JP: The whole streaming thing hasn’t really bothered me as much as I think it should. I try not to worry too much; I try to focus more on putting work out there to hopefully inspire people. I don’t necessarily think of it as a revenue generating endeavor as much as other projects that I do—teaching and composing and commissions.

So yes, it’s been easy for me because I’ve written a lot of material I haven’t had a chance to record and put out. I probably have a waiting list of about 100 tunes that I want to eventually record and put out there. And it’s a great opportunity to do it next week [at the Gallery], which is going to be a mix of old tunes I’ve written but haven’t recorded, and I recently composed a set of original music that we’re going to do, as well. I think we’re going to have enough to do a double disc. If all goes well, we’ll have enough takes between the four sets on Friday and Saturday.
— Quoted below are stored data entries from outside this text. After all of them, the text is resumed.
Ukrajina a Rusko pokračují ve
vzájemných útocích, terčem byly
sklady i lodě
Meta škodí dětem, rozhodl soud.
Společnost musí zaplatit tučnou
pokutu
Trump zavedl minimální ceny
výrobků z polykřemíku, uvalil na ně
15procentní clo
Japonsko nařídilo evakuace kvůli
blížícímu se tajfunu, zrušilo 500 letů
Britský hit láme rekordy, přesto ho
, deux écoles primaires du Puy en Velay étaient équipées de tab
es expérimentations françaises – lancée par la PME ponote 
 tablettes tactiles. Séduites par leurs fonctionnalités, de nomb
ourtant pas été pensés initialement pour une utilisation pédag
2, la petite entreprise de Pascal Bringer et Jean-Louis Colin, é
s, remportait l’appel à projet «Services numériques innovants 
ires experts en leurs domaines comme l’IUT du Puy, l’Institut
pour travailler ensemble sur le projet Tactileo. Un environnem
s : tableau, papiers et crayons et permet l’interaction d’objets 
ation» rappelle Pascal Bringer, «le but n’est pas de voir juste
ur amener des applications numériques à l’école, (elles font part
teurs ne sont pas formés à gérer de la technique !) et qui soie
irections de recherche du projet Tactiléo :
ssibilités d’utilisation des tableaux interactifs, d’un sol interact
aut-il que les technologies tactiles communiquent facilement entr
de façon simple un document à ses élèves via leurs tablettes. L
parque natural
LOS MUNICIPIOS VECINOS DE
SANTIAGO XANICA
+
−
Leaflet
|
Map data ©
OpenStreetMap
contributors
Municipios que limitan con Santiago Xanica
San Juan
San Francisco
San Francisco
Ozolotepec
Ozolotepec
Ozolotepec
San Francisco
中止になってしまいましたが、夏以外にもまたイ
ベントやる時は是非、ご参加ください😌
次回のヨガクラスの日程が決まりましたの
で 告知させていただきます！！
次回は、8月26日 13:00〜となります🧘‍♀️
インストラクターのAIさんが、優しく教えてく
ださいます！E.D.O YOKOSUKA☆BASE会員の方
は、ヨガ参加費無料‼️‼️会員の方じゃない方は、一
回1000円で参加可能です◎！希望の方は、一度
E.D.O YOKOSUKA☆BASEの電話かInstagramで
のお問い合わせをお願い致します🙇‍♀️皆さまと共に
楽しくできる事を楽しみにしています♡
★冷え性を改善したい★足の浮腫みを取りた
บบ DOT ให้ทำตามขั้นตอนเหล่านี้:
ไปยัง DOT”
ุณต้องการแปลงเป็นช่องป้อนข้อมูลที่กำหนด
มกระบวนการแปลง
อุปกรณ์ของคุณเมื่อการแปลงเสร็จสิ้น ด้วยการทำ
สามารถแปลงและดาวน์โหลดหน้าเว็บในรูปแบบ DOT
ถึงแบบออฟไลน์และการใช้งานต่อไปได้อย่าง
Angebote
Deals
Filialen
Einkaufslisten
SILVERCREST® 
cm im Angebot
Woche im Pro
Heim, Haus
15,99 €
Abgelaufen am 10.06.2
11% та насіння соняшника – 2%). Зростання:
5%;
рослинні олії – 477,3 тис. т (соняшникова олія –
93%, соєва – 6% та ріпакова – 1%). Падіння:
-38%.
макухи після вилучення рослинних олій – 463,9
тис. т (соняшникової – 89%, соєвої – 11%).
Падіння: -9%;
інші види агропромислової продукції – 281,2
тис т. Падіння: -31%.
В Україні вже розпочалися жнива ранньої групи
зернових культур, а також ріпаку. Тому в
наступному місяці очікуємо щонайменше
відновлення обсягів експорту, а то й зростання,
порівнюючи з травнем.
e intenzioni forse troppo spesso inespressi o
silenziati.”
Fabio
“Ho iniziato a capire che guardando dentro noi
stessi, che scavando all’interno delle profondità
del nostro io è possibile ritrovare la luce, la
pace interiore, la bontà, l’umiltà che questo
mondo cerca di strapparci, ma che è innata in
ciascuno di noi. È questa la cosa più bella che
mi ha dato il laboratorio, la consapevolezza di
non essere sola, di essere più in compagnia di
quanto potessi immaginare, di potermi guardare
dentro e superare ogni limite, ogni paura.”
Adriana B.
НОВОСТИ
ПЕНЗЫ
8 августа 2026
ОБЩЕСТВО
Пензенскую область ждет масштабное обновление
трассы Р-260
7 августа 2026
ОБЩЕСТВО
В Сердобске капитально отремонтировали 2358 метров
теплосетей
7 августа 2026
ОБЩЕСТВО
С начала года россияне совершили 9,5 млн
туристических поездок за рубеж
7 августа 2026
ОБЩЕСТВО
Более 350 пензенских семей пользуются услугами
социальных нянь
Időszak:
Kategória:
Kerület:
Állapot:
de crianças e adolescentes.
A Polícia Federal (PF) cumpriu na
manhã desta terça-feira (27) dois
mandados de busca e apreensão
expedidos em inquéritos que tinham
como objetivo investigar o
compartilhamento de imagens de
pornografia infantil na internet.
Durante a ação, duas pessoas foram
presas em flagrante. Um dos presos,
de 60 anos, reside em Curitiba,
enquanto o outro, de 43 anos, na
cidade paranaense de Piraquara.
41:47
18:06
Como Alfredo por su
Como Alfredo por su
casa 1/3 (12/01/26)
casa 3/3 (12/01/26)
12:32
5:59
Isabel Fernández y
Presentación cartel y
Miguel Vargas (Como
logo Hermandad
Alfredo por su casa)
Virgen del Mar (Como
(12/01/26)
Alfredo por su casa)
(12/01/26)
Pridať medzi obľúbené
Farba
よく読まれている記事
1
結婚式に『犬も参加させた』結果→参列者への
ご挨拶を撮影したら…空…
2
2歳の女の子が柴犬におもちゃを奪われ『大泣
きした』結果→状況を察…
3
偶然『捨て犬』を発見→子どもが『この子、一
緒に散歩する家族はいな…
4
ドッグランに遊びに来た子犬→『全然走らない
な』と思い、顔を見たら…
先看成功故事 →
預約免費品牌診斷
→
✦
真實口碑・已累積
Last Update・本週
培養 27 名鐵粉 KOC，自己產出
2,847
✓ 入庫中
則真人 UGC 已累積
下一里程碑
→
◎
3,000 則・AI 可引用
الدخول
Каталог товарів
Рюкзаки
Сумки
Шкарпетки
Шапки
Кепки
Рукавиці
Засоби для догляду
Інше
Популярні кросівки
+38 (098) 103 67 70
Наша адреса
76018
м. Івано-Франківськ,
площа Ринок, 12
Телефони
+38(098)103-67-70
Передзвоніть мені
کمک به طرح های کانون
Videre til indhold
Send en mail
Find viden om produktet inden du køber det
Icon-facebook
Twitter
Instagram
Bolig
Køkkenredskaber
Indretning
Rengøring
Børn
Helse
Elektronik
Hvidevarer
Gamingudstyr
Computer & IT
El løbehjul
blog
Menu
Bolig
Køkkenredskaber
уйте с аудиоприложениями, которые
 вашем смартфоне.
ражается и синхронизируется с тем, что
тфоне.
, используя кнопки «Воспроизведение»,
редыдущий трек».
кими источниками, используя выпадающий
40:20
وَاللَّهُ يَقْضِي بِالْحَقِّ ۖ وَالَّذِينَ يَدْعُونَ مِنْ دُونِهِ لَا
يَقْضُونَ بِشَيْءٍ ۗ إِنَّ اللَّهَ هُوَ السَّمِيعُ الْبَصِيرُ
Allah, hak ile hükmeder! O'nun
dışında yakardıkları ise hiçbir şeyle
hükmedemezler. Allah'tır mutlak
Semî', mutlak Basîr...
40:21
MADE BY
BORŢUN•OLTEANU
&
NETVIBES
TJG: Because you don’t put that revenue-driven pressure on yourself to put out these records, I wonder if that helps the process remain natural for you, year to year.

JP: Yes, and I’m lucky because I’ve been working with Steeplechase for six or seven, maybe eight albums. I have one in the can for them now; we did the music of Anita Baker. I recorded that back in December. And my agreement with them is that I can release one record every year. This year I happened to be able to put out two. So they offer me that commercial platform, and I’m sure if I didn’t have them, I would do it independently, which is what I’m going to do with the new record that’s going to be live at the Gallery.